I was listening to my favorite podcast the other week, and found myself so infuriated I had to turn it off. Granted I was in the PMDD danger zone, but usually I can use whatever shred of my objectivity that remains during those times to understand that I am not functioning normally – and can temper my reactions accordingly.

However, this time I could not.

Basically, this podcast was talking about how if we take care of our diets and get fit, plant based and healthy, we can go off all of our medications – from statins to antidepressants. I had been subconsciously swallowing this message for years. It is the reason why, when I was first diagnosed, I did not get the appropriate medical help. It is the reason why I had far too many anxiety attacks, and weeks of hopelessness. It is the reason why I was suicidal. I have a generally very healthy diet. Even when I wasn’t working out, I was walking everywhere and regularly paddle boarding and hiking. I was meditating. I was doing yoga. In spite of all this, I was extremely mentally unwell. To tap into the common wellness belief, I must have not done enough to have failed myself in this way.

Not correct. This is fucking bullshit and damaging.

When I finally “caved” and went on an antidepressant for my PMDD, it took me about two days to begin to feel better. As time passed and my cyclical agoraphobia and extreme sadness went away, I slowly began to get angry about the time I wasted being averse to taking medication. I had tolerated months of anxiety attacks and terror, imprinting in my psyche numerous limiting patterns of behavior. I had negative associations with every place I had had an anxiety attack – and there were a lot of them. Planes, hotel rooms, gyms, trains, airports, being alone and being in large groups of people all got my heart rate spiked – something I still deal with to this day. The fact that I had to get to the point of being suicidal to finally get on the correct medications is not ok. I could have gotten ahead of PMDD many months prior to this point.

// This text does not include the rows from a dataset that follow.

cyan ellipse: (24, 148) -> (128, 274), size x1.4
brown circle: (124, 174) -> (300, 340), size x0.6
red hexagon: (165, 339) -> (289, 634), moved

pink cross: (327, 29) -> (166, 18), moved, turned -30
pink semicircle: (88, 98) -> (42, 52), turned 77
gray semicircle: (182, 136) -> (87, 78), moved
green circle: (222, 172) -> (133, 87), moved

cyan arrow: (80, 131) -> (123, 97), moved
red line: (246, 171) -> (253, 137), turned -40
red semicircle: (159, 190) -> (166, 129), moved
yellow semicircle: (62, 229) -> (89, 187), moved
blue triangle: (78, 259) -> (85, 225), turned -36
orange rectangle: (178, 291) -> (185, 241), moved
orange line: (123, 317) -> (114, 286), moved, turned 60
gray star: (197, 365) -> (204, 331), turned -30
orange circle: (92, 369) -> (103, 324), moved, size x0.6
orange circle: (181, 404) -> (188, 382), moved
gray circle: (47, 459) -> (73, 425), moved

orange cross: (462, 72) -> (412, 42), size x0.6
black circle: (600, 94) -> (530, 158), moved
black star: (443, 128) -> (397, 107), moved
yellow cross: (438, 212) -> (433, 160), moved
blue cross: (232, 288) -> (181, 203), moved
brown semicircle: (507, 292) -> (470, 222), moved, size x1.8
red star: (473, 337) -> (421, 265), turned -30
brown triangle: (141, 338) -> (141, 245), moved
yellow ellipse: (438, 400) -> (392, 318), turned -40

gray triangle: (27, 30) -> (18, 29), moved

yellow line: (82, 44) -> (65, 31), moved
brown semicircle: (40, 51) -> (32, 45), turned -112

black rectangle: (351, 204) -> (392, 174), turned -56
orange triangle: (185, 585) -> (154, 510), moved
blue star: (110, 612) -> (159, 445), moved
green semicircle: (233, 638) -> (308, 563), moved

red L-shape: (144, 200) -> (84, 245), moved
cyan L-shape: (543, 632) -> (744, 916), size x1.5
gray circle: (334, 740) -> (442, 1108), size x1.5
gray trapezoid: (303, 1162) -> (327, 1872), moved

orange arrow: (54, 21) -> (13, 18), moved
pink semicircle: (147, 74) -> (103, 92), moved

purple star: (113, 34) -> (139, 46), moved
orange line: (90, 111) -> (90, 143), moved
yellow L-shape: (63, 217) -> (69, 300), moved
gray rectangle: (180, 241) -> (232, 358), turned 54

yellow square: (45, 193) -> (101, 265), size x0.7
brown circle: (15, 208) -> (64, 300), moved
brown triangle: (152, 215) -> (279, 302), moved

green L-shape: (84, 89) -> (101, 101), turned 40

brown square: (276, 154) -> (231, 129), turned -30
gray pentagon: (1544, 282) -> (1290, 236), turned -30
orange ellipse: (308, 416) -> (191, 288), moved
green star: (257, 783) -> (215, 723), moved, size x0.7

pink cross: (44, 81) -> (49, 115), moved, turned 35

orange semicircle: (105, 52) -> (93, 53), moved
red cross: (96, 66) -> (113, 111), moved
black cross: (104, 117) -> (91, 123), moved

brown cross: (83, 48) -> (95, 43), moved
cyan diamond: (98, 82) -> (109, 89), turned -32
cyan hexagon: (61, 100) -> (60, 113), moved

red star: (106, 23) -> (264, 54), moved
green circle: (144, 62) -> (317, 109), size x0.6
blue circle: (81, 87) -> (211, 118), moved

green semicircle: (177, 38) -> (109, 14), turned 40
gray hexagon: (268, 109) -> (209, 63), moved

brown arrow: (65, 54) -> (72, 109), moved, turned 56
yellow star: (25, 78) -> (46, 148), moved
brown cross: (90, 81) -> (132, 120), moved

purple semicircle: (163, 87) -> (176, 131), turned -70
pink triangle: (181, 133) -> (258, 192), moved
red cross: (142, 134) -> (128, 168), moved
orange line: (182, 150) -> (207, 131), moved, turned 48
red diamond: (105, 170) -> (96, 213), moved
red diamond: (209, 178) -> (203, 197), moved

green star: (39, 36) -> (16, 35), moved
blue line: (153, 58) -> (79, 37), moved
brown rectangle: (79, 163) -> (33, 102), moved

Even after being on them for three months, I was not comfortable with being “medicated”. I would constantly reassure everyone that I was only taking my SSRI during my luteal phase, and that I was at an extremely low dose. I even tried to taper off, to see if I could get through a cycle without them. Surely it wasn’t that bad – surely I had learned a few things by now and could deal with this condition “naturally”. I still hadn’t reversed the psychobabble of super fit and healthy self-help “gurus”. Like clockwork, I was hit with the usual depression and anxiety at day 14. And like clockwork, when I caved and took my medication, it went away. I have not been off it from that day, and I have no intention of stopping it anytime soon.

From that point on I lost all tolerance for advice not coming from years of dedicated medical training. It is all too easy to stand on your soapbox and proclaim that you know the secret to a healthy life, because of your very specific life experience around eating. This is a limiting and extremely damaging message to spread and leaves out a large portion of the community – those who require medication due to their mental or physical health. When I first began to think about taking an antidepressant (shortly after I nearly had a panic attack on the Harry Potter ride in Universal studios – I did not like being held in place), I had a look on some of my favorite websites for wellness advice on SSRI’s. I was bombarded with article after article about how to live life without them. About how they don’t work and actually will kill you, and if you just go on a *insert diet here* lifestyle, you will never have another mental struggle again. I knew of no people in the public eye who were on SSRI’s, and could find no point of reference anywhere. There is no better feeling than listening to a podcaster proclaim that he does not “understand” depression and mental illness – surely if you can think yourself into that situation, you can think your way out of it. With a platform that spans the millions, and no education in anything medical, this is a clear misuse of power to me.

Of course, I do need to point out that diet and exercise are both very important facets of a healthy life. Certainly, my condition is influenced in part by how I treat myself on the health front. But it is not the entire story. I have a genetic condition that affects my mental health. What has led to these genes being expressed, I’m sure lies in years of listening to those wellness “gurus”. Certainly, paying a “nutritionist” chiropractor to put me on 800 calories a day did some damage. Not to mention the countless hours of high intensity training I subjected myself to.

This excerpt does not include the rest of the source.